Mit einem gigantischem Aufwand wurden die Arbeiten an den einzelnen Anlagen vorangetrieben. Da durch den Krieg kaum ausreichend Arbeitskräfte zur Verfügung standen, wurden Hunderttausende Zwangsarbeiter und KZ-Häftlinge eingesetzt. Oft unter unmenschlichen Bedingungen. Viele überlebten nicht!

Fertig wurden nur wenige Anlagen. Einige wurden gar nicht erst begonnen.

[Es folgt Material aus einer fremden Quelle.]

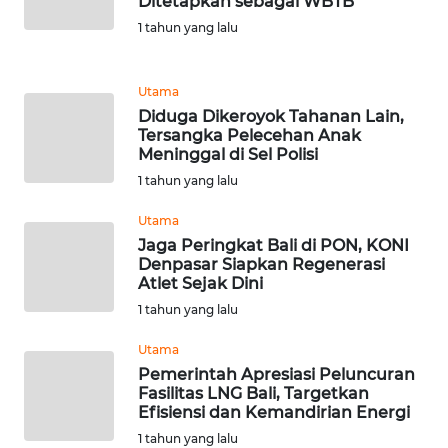
Ditetapkan sebagai WBTB
1 tahun yang lalu
Wahana
Media
Group
Utama
Diduga Dikeroyok Tahanan Lain,
WAHANA
Tersangka Pelecehan Anak
NEWS
Meninggal di Sel Polisi
1 tahun yang lalu
WAHANA
Utama
TANI
Jaga Peringkat Bali di PON, KONI
Denpasar Siapkan Regenerasi
WAHANA
Atlet Sejak Dini
ADVOKAT
1 tahun yang lalu
Utama
WAHANA
INFRASTRUKTUR
Pemerintah Apresiasi Peluncuran
Fasilitas LNG Bali, Targetkan
Efisiensi dan Kemandirian Energi
WAHANA
1 tahun yang lalu
KONSUMEN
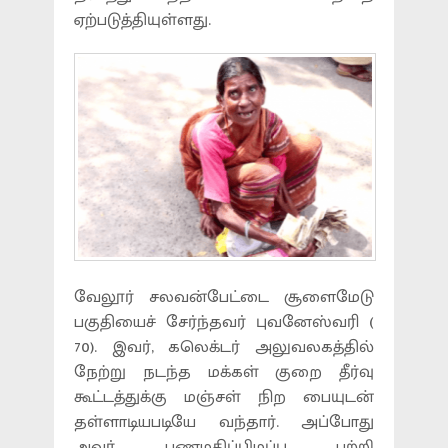
ஏற்படுத்தியுள்ளது.
வேலூர் சலவன்பேட்டை சூளைமேடு
பகுதியைச் சேர்ந்தவர் புவனேஸ்வரி (
70). இவர், கலெக்டர் அலுவலகத்தில்
நேற்று நடந்த மக்கள் குறை தீர்வு
கூட்டத்துக்கு மஞ்சள் நிற பையுடன்
தள்ளாடியபடியே வந்தார். அப்போது
அவர் பணமதிப்பிழப்பு பற்றி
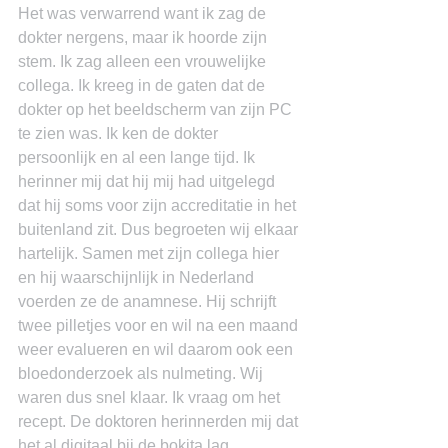
Het was verwarrend want ik zag de 
dokter nergens, maar ik hoorde zijn 
stem. Ik zag alleen een vrouwelijke 
collega. Ik kreeg in de gaten dat de 
dokter op het beeldscherm van zijn PC 
te zien was. Ik ken de dokter 
persoonlijk en al een lange tijd. Ik 
herinner mij dat hij mij had uitgelegd 
dat hij soms voor zijn accreditatie in het 
buitenland zit. Dus begroeten wij elkaar 
hartelijk. Samen met zijn collega hier 
en hij waarschijnlijk in Nederland 
voerden ze de anamnese. Hij schrijft 
twee pilletjes voor en wil na een maand 
weer evalueren en wil daarom ook een 
bloedonderzoek als nulmeting. Wij 
waren dus snel klaar. Ik vraag om het 
recept. De doktoren herinnerden mij dat 
het al digitaal bij de bokita lag.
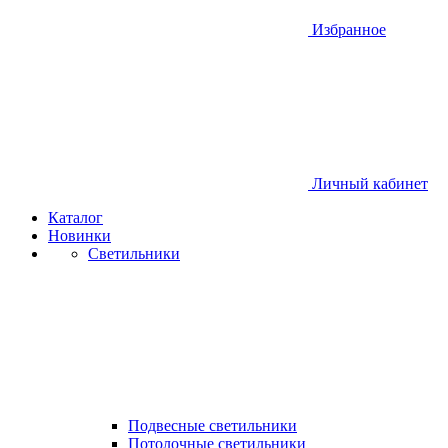
Избранное
Личный кабинет
Каталог
Новинки
Светильники
Подвесные светильники
Потолочные светильники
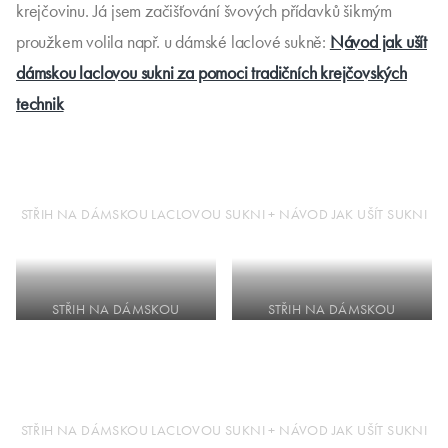
krejčovinu. Já jsem začišťování švových přídavků šikmým
proužkem volila např. u dámské laclové sukně:
Návod jak ušít
dámskou laclovou sukni za pomoci tradičních krejčovských
technik
STŘIH NA DÁMSKOU LACLOVOU SUKNI + NÁVOD JAK UŠÍT SUKNI
STŘIH NA DÁMSKOU
STŘIH NA DÁMSKOU
LACLOVOU SUKNI + NÁVOD
LACLOVOU SUKNI + NÁVOD
JAK UŠÍT SUKNI
JAK UŠÍT SUKNI
STŘIH NA DÁMSKOU LACLOVOU SUKNI + NÁVOD JAK UŠÍT SUKNI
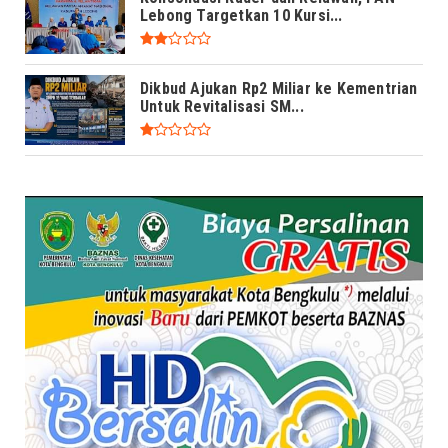
Lebong Targetkan 10 Kursi...
Dikbud Ajukan Rp2 Miliar ke Kementrian
Untuk Revitalisasi SM...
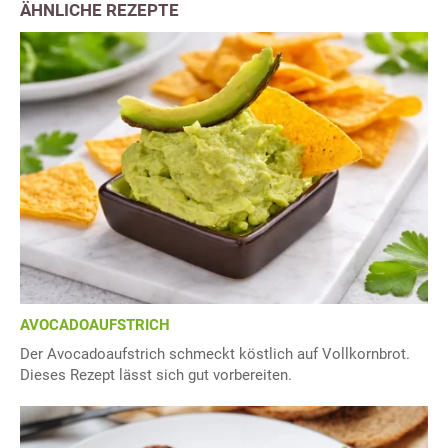
ÄHNLICHE REZEPTE
AVOCADOAUFSTRICH
Der Avocadoaufstrich schmeckt köstlich auf Vollkornbrot.
Dieses Rezept lässt sich gut vorbereiten.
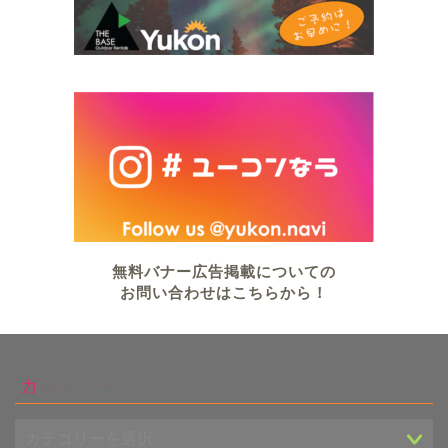
無料バナー広告掲載についての
お問い合わせはこちらから！
カテゴリー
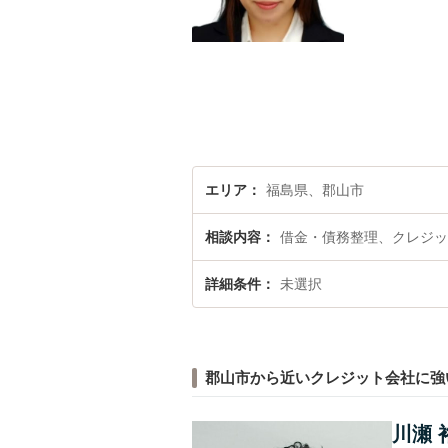
エリア
福島県、郡山市
相談内容
借金・債務整理、クレジッ
詳細条件
未選択
郡山市から近いクレジット会社に強
川瀬 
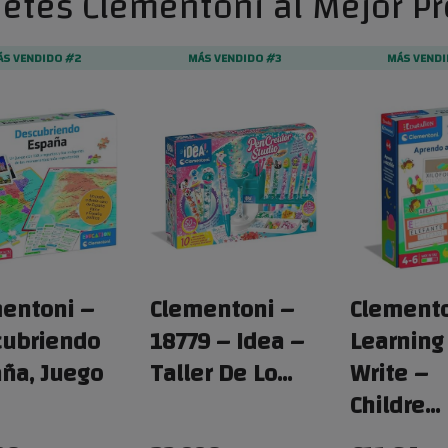
etes Clementoni al Mejor Pr
ÁS VENDIDO #2
MÁS VENDIDO #3
MÁS VENDI
entoni –
Clementoni –
Clemento
ubriendo
18779 – Idea –
Learning
ña, Juego
Taller De Lo…
Write –
Childre…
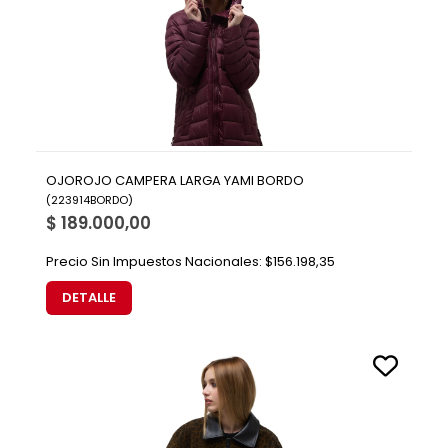
OJOROJO CAMPERA LARGA YAMI BORDO
(
223914BORDO
)
$ 189.000,00
Precio Sin Impuestos Nacionales:
$156.198,35
DETALLE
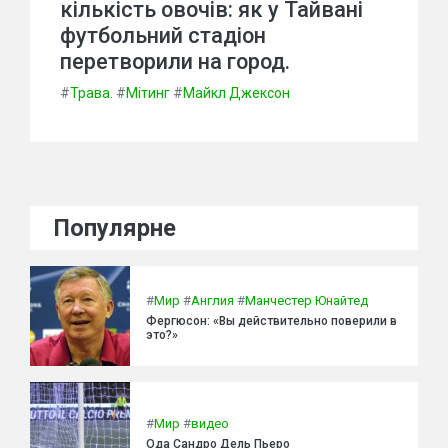
кількість овочів: як у Тайвані
футбольний стадіон
перетворили на город.
#
Трава.
#
Мітинг
#
Майкл Джексон
Популярне
#
Мир
#
Англия
#
Манчестер Юнайтед
Фергюсон: «Вы действительно поверили в
это?»
#
Мир
#
видео
Ода Сандро Дель Пьеро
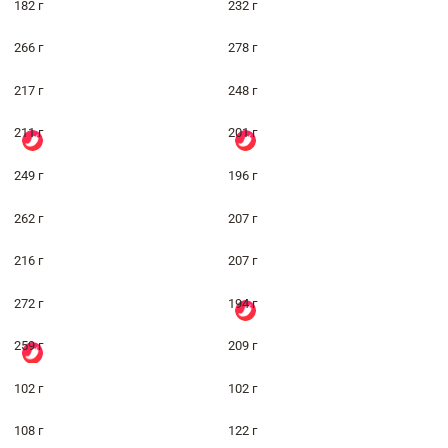
182 г
232 г
266 г
278 г
217 г
248 г
211 г
201 г
249 г
196 г
262 г
207 г
216 г
207 г
272 г
194 г
259 г
209 г
102 г
102 г
108 г
122 г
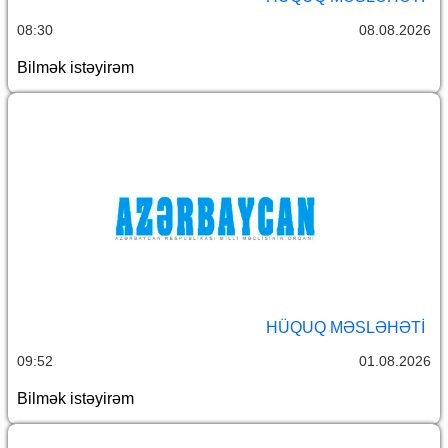
08:30
08.08.2026
Bilmək istəyirəm
HÜQUQ MƏSLƏHƏTI
09:52
01.08.2026
Bilmək istəyirəm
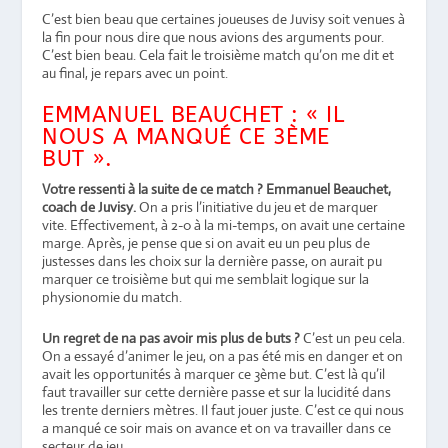
C’est bien beau que certaines joueuses de Juvisy soit venues à
la fin pour nous dire que nous avions des arguments pour.
C’est bien beau. Cela fait le troisième match qu’on me dit et
au final, je repars avec un point.
EMMANUEL BEAUCHET : « IL
NOUS A MANQUÉ CE 3ÈME
BUT ».
Votre ressenti à la suite de ce match ?
Emmanuel Beauchet,
coach de Juvisy.
On a pris l’initiative du jeu et de marquer
vite. Effectivement, à 2-0 à la mi-temps, on avait une certaine
marge. Après, je pense que si on avait eu un peu plus de
justesses dans les choix sur la dernière passe, on aurait pu
marquer ce troisième but qui me semblait logique sur la
physionomie du match.
Un regret de na pas avoir mis plus de buts ?
C’est un peu cela.
On a essayé d’animer le jeu, on a pas été mis en danger et on
avait les opportunités à marquer ce 3ème but. C’est là qu’il
faut travailler sur cette dernière passe et sur la lucidité dans
les trente derniers mètres. Il faut jouer juste. C’est ce qui nous
a manqué ce soir mais on avance et on va travailler dans ce
secteur de jeu.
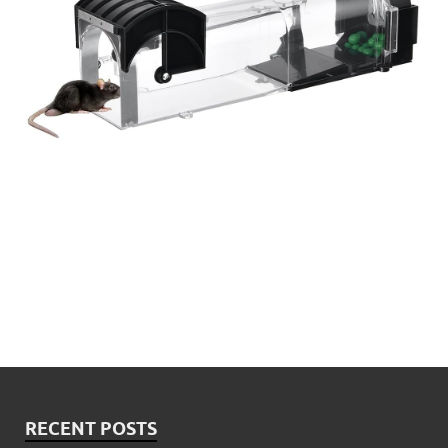
RECENT POSTS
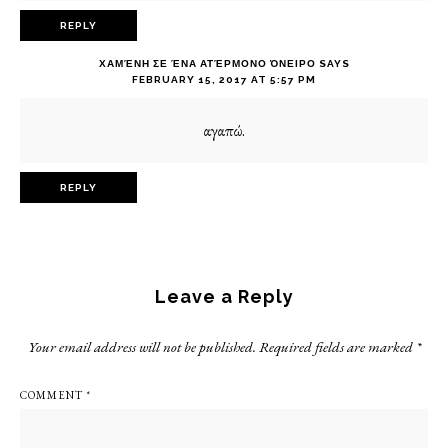
REPLY
ΧΑΜΈΝΗ ΣΕ ΈΝΑ ΑΤΈΡΜΟΝΟ ΌΝΕΙΡΟ
SAYS
FEBRUARY 15, 2017 AT 5:57 PM
αγαπώ.
REPLY
Leave a Reply
Your email address will not be published.
Required fields are marked
*
COMMENT
*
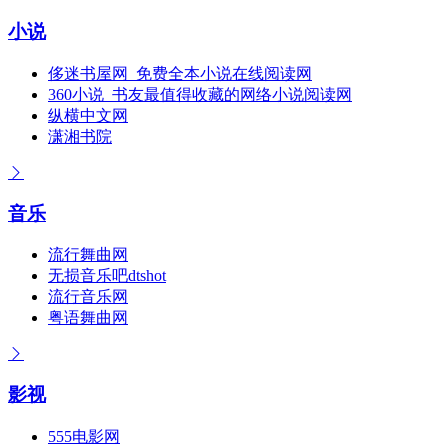
小说
侈迷书屋网_免费全本小说在线阅读网
360小说_书友最值得收藏的网络小说阅读网
纵横中文网
潇湘书院
音乐
流行舞曲网
无损音乐吧dtshot
流行音乐网
粤语舞曲网
影视
555电影网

Nach Kriegsende wurden einige Anlagen nachgenutzt, viele ausgeräumt und verschlossen und sich selbst überlassen. Über einige Anlagen weiß man bis heute nichts oder nur sehr wenig.


Wichtiger Hinweis!

Das Betreten und Befahren – insbesondere der untertätigen Anlagen – ist oft nicht möglich und sogar ausdrücklich verboten. Auf jeden Fall besteht Lebensgefahr!

U-Verlagerungen 03

Die Gefahrenquellen sind vielfältig, insbesondere beim Befahren bergmännisch angelegter (aufgefahrener) Anlagen. Von einem Betreten ist dringend abzuraten – die Dokumentation einiger U-Verlagerungen auf dieser Seite erfolgt hier ausschließlich zum Zwecke der geschichtlichen Dokumentation und darf in keinem Fall als Aufforderung verstanden werden, diese Orte selbst aufzusuchen. Kein Bild ist es wert, dafür sein Leben (oder das der Begleiter und – im Schlimmsten Fall – das Leben der Retter) zu riskieren!


Quellen:

Baranowski, Frank „Rüstungsproduktion in der Mitte Deutschlands 1929 – 1945“, 2. bearbeitetet Auflage, 2015 (als ebook 2016)

Wichert, Hans Walter “Decknamenverzeichnis deutscher unterirdischer Bauten des zweiten Weltkrieges”

ehemalige Internetpräsenz 7grad Punkt org (leider nur noch über die way-back-machine einzusehen)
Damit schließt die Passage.